The answer must consist only of the lines in the records below from the line with "of festivals" to the line with "JavaScript and browser", both included, copied word for word with every picture left out.

======== Materials provided

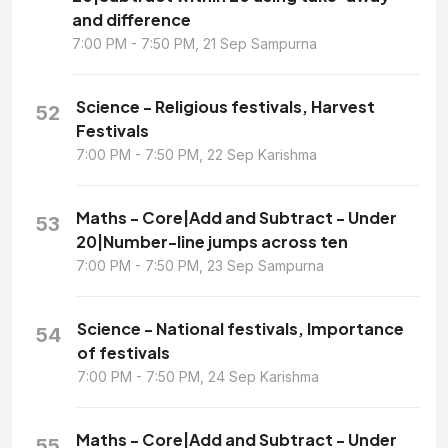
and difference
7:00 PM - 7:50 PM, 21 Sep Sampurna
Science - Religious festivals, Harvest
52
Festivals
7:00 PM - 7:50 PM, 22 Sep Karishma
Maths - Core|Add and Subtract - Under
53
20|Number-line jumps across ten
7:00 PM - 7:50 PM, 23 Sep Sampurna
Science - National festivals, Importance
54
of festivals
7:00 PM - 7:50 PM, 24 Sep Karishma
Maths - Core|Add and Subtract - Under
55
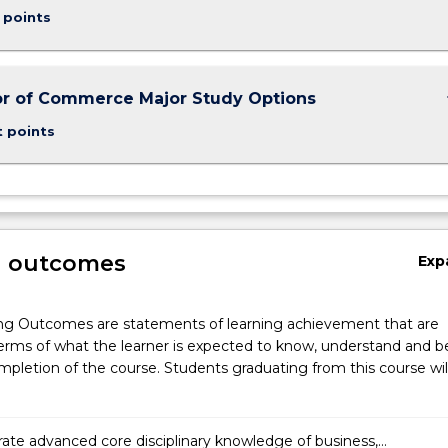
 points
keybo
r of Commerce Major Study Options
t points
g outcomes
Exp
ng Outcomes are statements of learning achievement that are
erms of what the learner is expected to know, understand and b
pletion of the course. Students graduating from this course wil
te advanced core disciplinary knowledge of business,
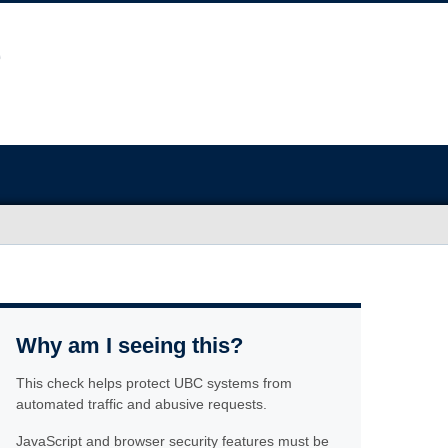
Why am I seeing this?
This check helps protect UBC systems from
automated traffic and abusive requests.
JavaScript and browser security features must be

================
======== Materials provided

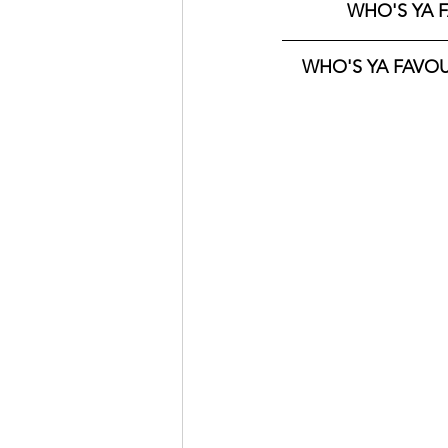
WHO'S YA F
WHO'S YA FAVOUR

================
======== Materials provided

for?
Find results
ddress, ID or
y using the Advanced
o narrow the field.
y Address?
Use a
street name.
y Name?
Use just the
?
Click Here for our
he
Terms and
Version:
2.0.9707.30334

================

» **Answer below**
of festivals
7:00 PM - 7:50 PM, 24 Sep Karishma
Maths - Core|Add and Subtract - Under
55
 points
keybo
r of Commerce Major Study Options
t points
g outcomes
Exp
ng Outcomes are statements of learning achievement that are
erms of what the learner is expected to know, understand and b
pletion of the course. Students graduating from this course wil
te advanced core disciplinary knowledge of business,
Why am I seeing this?
This check helps protect UBC systems from
automated traffic and abusive requests.
JavaScript and browser security features must be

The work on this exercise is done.